What to produce
Report the count of lines in the records that contain "خرداد", without any added text.

Supplied records
########################################

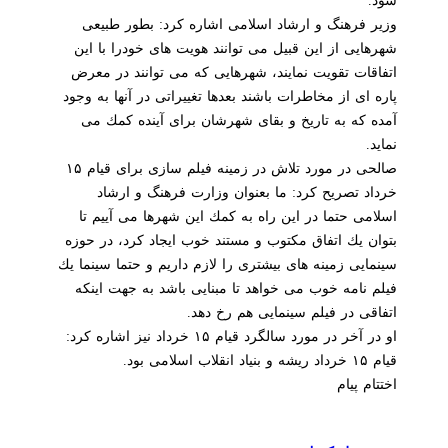
شود.
وزیر فرهنگ و ارشاد اسلامی اشاره كرد: بطور طبیعی
شهرهایی از این قبیل می توانند هویت های خودرا با این
اتفاقات تقویت نمایند، شهرهایی كه می توانند در معرض
پاره ای از مخاطرات باشند بعدها تغییراتی در آنها به وجود
آمده كه به تاریخ و بقای شهرشان برای آینده كمك می
نماید.
صالحی در مورد تلاش در زمینه فیلم سازی برای قیام ۱۵
خرداد تصریح كرد: ما بعنوان وزارت فرهنگ و ارشاد
اسلامی حتما در این راه به كمك این شهرها می آییم تا
بتوان یك اتفاق مكتوب و مستند خوب ایجاد كرد، در حوزه
سینمایی زمینه های بیشتری را لازم داریم و حتما سینما یك
فیلم نامه خوب می خواهد تا مبنایی باشد به جهت اینكه
اتفاقی در فیلم سینمایی هم رخ دهد.
او در آخر در مورد سالگرد قیام ۱۵ خرداد نیز اشاره كرد:
قیام ۱۵ خرداد ریشه و بنیاد انقلاب اسلامی بود.
اختتام پیام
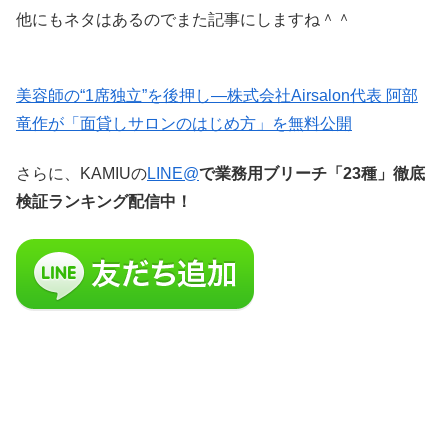
他にもネタはあるのでまた記事にしますね＾＾
美容師の“1席独立”を後押し—株式会社Airsalon代表 阿部
竜作が「面貸しサロンのはじめ方」を無料公開
さらに、KAMIUの
LINE@
で業務用ブリーチ「23種」徹底
検証ランキング配信中！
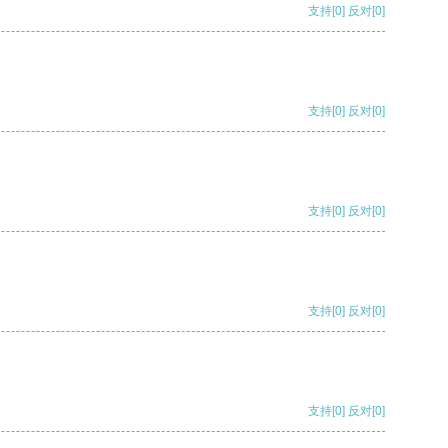
支持
[0]
反对
[0]
支持
[0]
反对
[0]
支持
[0]
反对
[0]
支持
[0]
反对
[0]
支持
[0]
反对
[0]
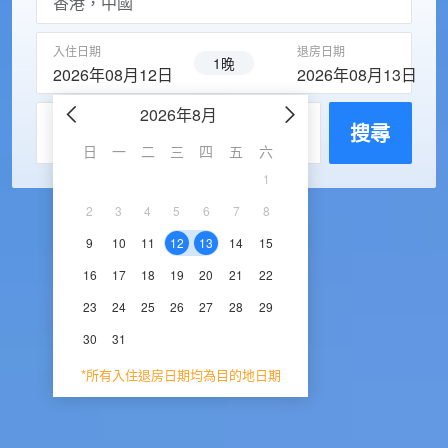
入住日期
退房日期
1晚
2026年08月12日
2026年08月13日
2026年8月
2026年9
每房入住人數
搜尋
日
一
二
三
四
五
六
日
一
二
三
1
1
2
3
2
3
4
5
6
7
8
6
7
8
9
1
9
10
11
12
13
14
15
13
14
15
16
1
16
17
18
19
20
21
22
20
21
22
23
2
23
24
25
26
27
28
29
27
28
29
30
30
31
*所有入住退房日期均為目的地日期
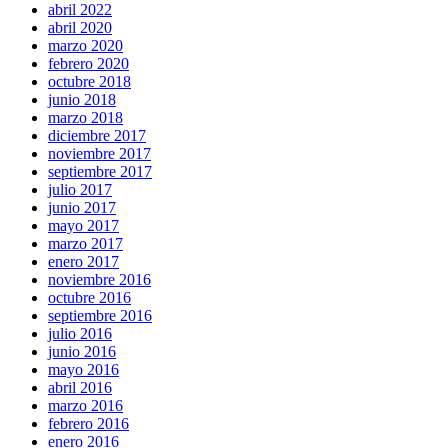
abril 2022
abril 2020
marzo 2020
febrero 2020
octubre 2018
junio 2018
marzo 2018
diciembre 2017
noviembre 2017
septiembre 2017
julio 2017
junio 2017
mayo 2017
marzo 2017
enero 2017
noviembre 2016
octubre 2016
septiembre 2016
julio 2016
junio 2016
mayo 2016
abril 2016
marzo 2016
febrero 2016
enero 2016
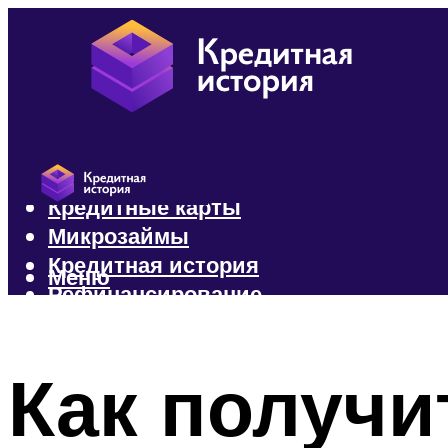
Кредиты
Кредитные карты
Микрозаймы
Кредитная история
Меню
Рефинансирование
Меню
Как получи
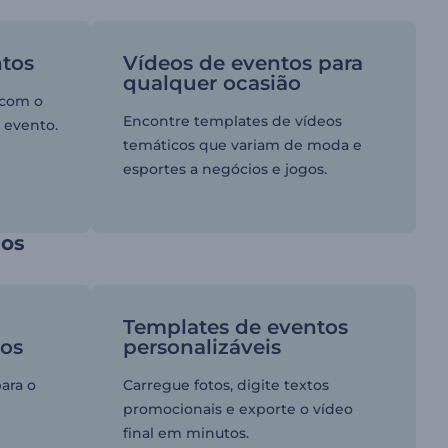
ntos
Vídeos de eventos para
qualquer ocasião
 com o
Encontre templates de vídeos
 evento.
temáticos que variam de moda e
esportes a negócios e jogos.
eos
Templates de eventos
vos
personalizáveis
ara o
Carregue fotos, digite textos
promocionais e exporte o vídeo
final em minutos.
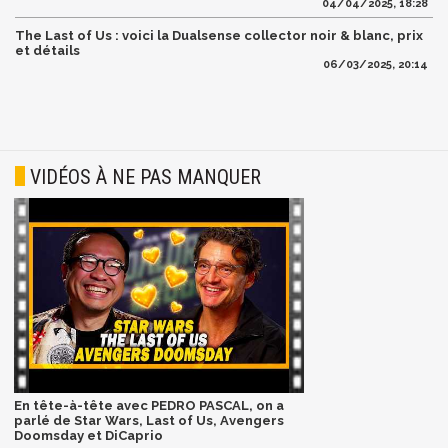
04/04/2025, 18:28
The Last of Us : voici la Dualsense collector noir & blanc, prix
et détails
06/03/2025, 20:14
VIDÉOS À NE PAS MANQUER
En tête-à-tête avec PEDRO PASCAL, on a
parlé de Star Wars, Last of Us, Avengers
Doomsday et DiCaprio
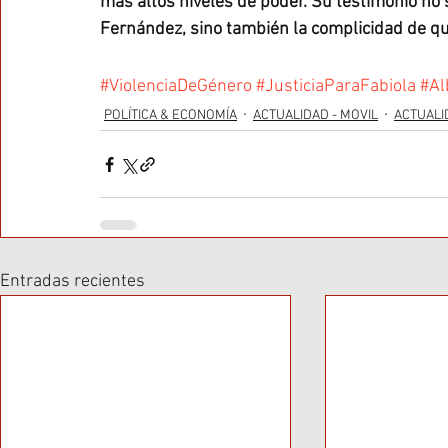
más altos niveles de poder. Su testimonio no 
Fernández, sino también la complicidad de qui
#ViolenciaDeGénero
#JusticiaParaFabiola
#Al
POLÍTICA & ECONOMÍA
ACTUALIDAD - MOVIL
ACTUALI
Entradas recientes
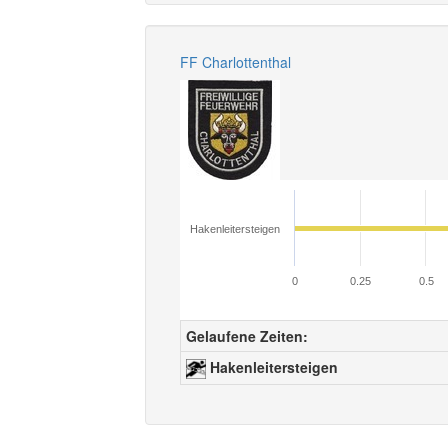
FF Charlottenthal
Hakenleitersteigen
0
0.25
0.5
Gelaufene Zeiten:
Hakenleitersteigen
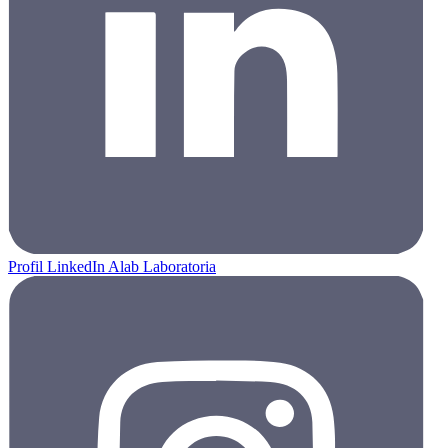
Profil LinkedIn Alab Laboratoria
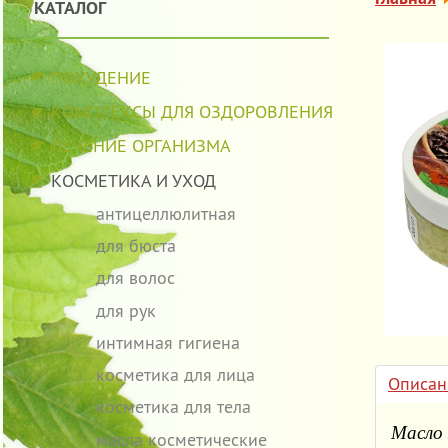
КАТАЛОГ
ПОХУДЕНИЕ
КОМПЛЕКСЫ ДЛЯ ОЗДОРОВЛЕНИЯ
ЛЕЧЕНИЕ ОРГАНИЗМА
КОСМЕТИКА И УХОД
антицеллюлитная
для бюста
для волос
для рук
интимная гигиена
косметика для лица
Описан
косметика для тела
Масло
масла косметические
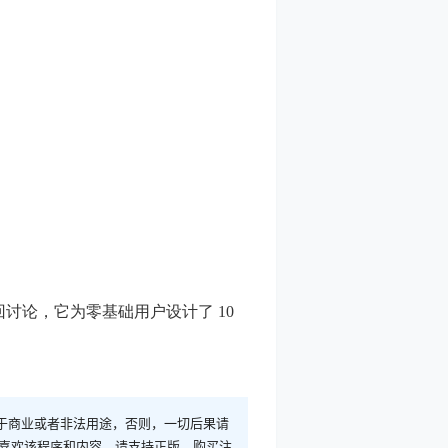
来回讨论，它为零基础用户设计了 10
于商业或者非法用途，否则，一切后果请
您喜欢该程序和内容，请支持正版，购买注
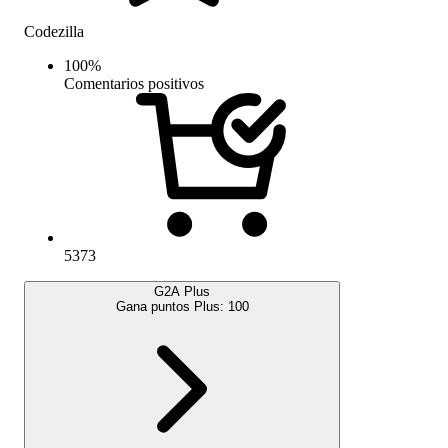
Codezilla
100
%
Comentarios positivos
5373
G2A Plus
Gana puntos Plus:
100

########################################

Your response
3